**What is being asked:**
Read the lines below and count those that have the word "each". Respond with the number only.

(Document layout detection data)
--------------------------------
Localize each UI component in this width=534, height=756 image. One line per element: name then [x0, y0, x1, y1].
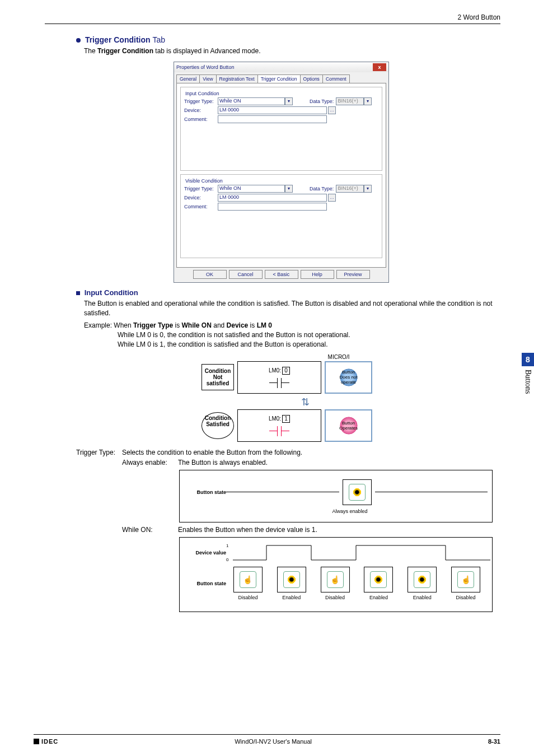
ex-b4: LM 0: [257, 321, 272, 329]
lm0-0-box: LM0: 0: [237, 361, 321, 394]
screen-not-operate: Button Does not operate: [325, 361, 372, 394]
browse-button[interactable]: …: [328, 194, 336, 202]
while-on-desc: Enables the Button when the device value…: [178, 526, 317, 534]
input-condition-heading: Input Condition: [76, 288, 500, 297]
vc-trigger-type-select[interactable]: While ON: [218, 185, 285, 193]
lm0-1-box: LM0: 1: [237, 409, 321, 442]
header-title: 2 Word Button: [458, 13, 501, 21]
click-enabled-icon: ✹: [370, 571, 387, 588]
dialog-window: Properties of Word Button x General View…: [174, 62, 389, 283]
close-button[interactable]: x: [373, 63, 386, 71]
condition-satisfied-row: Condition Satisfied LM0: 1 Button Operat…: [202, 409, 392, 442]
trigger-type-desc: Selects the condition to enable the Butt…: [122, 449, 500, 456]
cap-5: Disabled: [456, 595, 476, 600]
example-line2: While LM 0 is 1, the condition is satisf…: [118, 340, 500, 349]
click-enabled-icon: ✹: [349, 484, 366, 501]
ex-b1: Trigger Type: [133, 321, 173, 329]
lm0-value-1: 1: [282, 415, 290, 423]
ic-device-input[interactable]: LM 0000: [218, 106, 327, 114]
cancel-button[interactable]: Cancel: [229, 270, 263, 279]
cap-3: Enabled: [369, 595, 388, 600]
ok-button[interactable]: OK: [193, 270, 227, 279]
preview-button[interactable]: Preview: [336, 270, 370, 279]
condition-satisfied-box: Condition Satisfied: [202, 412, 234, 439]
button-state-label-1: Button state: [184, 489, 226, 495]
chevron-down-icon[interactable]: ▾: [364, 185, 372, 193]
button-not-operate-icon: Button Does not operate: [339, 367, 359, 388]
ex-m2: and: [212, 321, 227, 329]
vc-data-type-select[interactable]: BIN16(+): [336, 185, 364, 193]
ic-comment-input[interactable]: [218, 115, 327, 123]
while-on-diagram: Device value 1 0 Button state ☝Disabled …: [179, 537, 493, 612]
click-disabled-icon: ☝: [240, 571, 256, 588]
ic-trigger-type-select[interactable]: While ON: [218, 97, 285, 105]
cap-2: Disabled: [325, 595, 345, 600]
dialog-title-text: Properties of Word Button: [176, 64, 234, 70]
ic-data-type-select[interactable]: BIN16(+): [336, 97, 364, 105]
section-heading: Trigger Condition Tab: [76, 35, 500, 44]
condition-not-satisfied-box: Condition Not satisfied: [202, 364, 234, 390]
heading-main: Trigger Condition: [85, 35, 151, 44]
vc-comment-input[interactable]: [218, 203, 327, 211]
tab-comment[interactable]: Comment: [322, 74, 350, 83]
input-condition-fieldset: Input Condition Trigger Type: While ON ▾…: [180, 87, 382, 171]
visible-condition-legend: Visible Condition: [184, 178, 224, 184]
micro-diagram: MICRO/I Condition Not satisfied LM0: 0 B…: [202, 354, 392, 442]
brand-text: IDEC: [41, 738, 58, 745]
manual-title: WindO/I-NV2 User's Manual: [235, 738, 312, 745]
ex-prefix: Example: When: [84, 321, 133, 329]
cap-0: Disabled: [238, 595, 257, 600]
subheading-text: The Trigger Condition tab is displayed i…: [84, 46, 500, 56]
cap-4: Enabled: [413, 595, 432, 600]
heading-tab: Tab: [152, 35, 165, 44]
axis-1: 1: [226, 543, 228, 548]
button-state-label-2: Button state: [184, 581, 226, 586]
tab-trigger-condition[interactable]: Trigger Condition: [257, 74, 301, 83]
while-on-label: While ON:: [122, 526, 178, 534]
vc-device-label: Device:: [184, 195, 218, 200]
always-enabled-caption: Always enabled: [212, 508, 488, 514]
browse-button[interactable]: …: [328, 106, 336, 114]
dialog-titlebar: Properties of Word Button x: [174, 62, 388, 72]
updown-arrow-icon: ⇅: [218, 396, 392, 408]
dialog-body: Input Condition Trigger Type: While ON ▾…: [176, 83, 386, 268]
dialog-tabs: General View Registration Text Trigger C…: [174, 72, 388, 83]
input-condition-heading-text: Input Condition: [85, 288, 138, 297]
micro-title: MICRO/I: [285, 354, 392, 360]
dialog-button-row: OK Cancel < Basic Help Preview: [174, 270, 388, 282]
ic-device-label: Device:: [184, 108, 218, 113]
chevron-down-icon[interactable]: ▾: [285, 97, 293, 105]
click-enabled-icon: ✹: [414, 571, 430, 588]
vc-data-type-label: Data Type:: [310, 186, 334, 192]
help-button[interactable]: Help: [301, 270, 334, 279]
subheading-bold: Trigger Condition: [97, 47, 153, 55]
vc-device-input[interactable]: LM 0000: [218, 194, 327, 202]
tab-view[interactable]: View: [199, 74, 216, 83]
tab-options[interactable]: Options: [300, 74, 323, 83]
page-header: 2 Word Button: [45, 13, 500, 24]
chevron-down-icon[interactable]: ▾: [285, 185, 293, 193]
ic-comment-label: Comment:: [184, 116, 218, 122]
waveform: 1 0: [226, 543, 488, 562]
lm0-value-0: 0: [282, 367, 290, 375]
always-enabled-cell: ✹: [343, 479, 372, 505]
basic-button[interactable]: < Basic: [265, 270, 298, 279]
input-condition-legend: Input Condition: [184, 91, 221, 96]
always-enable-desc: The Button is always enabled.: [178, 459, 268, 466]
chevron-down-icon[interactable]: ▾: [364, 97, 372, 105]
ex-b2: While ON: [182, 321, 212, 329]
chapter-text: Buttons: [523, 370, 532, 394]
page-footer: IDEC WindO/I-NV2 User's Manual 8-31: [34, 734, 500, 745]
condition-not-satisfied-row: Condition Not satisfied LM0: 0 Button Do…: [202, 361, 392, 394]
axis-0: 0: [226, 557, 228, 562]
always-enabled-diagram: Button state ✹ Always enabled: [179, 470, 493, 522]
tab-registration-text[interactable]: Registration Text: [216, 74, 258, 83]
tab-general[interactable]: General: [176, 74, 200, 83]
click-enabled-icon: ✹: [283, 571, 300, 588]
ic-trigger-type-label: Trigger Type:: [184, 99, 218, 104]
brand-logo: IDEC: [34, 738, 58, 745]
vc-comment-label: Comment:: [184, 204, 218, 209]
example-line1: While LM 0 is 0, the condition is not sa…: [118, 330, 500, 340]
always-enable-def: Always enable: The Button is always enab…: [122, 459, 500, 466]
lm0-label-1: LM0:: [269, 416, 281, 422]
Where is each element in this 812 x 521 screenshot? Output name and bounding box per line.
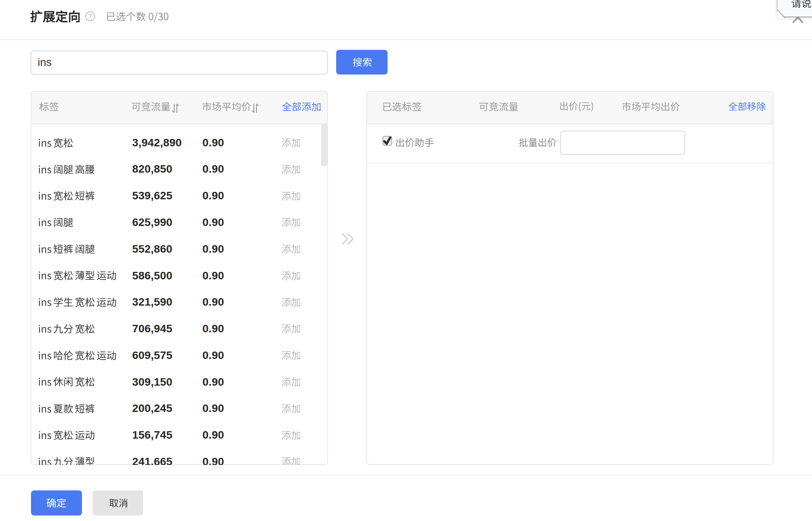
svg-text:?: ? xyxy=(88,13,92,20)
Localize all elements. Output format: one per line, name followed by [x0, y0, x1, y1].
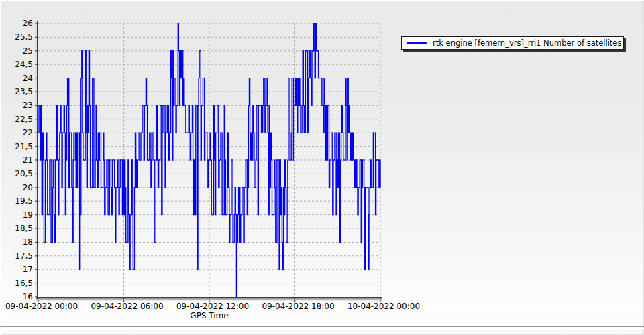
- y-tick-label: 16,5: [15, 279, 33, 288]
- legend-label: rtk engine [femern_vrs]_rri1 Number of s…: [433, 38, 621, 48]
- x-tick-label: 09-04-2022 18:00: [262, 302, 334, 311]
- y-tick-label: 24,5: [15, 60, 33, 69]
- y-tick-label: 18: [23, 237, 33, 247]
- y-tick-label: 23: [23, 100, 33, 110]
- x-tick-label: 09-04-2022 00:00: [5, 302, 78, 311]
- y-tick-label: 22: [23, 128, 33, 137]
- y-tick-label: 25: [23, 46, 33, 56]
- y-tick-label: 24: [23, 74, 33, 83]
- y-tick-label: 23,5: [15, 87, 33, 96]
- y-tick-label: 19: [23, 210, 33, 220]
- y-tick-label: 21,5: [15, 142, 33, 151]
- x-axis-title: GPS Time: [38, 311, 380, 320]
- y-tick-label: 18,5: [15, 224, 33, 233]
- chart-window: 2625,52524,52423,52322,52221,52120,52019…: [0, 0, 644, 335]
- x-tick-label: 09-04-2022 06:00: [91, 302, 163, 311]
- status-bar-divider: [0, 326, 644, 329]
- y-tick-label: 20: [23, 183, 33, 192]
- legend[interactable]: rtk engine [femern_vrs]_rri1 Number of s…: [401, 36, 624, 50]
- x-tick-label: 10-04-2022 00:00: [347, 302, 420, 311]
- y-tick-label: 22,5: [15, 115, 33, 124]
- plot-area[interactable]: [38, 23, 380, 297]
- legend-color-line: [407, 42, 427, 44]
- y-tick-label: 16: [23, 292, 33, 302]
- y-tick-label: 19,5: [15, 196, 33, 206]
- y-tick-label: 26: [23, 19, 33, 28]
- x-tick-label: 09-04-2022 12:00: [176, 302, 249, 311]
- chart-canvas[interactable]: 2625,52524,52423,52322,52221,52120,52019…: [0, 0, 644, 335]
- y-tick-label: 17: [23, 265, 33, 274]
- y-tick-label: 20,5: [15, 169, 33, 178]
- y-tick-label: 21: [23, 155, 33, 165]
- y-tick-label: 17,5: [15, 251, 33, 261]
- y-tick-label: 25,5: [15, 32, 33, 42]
--------------------------------
**Solution for this problem:**
2